As with so many things in life -- and, perhaps, particularly in things related to spirituality -- there is a both/and quality to this seeming dichotomy.  Each approach has something to recommend it; each presents hurdles to a full spiritual life.

The rote prayers may, indeed, force us into a mold, yet they also connect us to a tradition that is hundreds of years old.  They may seem to squash our individuality, yet the spiritual life is not just about the individual.  If it's healthy and real, the spiritual life is also about community.  (Some might say more so.)  Rote prayers remind us of community -- generations of people before me have said these exact same prayers, and in the moment I say them, thousands of people around the world are saying them, too.  There's another gift in rote prayer which is easily overlooked.  The origin of the word "rote" is in the Old English, where it meant simply, "habit."  Whether or not a rote prayer is purely an unthinking, mechanical act is, ultimately a choice.  You can choose to really engage in, for instance, the Rosary deeply, and those who do report something remarkable -- although you say the same words in the same order, the experience changes.  Sometimes you find yourself focusing on certain words which seem to speak directly to what you're experiencing in that moment.  Another day other words might hold your attention, words you may have not even really noticed before and yet which today are just the words you need to hear.  By doing the same thing over and over again it can become such a habit that you no longer have to think about the doing of it, which can increase your ability to really experience it more fully.

Improvisatory prayers, on the other hand, certainly give you free reign to express yourself, yet that freedom can also be a trap.  In today's society, which makes an idol of the individual, it can be hard to remember that it really isn't "all about me."  I can so easily get caught up in my story, my reality, that I can lose sight of the undeniable fact of my place in the universe (which.is, in case you've forgotten in the moment, definitely not in the center).  And yet, while there may indeed be prayers which speak to my current situation in a traditional "book of common prayer" -- such as the prayer book of the Unitarian Universalist Christian congregation of King's Chapel in Boston -- it is likely as not that there won't be anything that is "quite right."  Sometimes you have to be free to say what's on your mind and in your heart.

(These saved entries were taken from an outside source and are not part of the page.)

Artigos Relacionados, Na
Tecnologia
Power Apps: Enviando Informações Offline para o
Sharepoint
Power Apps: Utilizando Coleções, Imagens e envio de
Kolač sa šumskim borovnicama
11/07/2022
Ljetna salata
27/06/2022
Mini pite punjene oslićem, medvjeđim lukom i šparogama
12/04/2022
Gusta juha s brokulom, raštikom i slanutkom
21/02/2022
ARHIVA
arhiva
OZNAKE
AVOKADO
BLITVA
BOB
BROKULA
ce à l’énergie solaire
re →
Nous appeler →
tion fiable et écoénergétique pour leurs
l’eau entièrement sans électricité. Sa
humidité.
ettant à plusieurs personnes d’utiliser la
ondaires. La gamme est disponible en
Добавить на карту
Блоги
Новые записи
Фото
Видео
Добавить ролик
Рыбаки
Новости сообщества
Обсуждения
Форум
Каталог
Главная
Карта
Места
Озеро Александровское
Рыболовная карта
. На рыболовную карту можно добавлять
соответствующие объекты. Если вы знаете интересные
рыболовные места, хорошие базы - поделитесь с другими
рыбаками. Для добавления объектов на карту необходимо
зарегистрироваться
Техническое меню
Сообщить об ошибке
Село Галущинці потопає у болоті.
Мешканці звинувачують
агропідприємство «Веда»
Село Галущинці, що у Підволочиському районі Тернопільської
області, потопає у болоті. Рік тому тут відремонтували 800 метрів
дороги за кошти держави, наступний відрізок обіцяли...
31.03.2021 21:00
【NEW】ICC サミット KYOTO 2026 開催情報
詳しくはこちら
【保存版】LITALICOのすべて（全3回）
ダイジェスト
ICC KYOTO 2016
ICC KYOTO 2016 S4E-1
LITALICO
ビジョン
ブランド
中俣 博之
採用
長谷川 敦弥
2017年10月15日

In the 1997 Robert Duval film The Apostle, there's a scene in which Duval's character, a fiery Pentecostal preacher, is pacing back and forth in his room saying, "I love you God.  I'm mad at you, but I love you."  Well, maybe he's shouting more than simply "saying," but in that moment Sonny needed to give voice to his tremendous anger at God.  No prayer written down in some other time would do.  And if prayer is, as the Greek Orthodox priest Anthony Bloom asserts in his book Beginning to Pray and Living Prayer, about deepening our relationship with the sacred and holy (whether we think of that literally or metaphorically), then we do need to be able to express ourselves in our own words, just as we would when we're in conversation with any friend.

The prayer bead practice I developed, and describe in Simply Pray, includes both these styles of prayer -- there are elements which you are encouraged to do by rote, and those which encourage you to pray spontaneously.  It seems to me that both are needed for a full, whole, rich, and deep spiritual life, just as you need both protein and carbohydrates in your diet.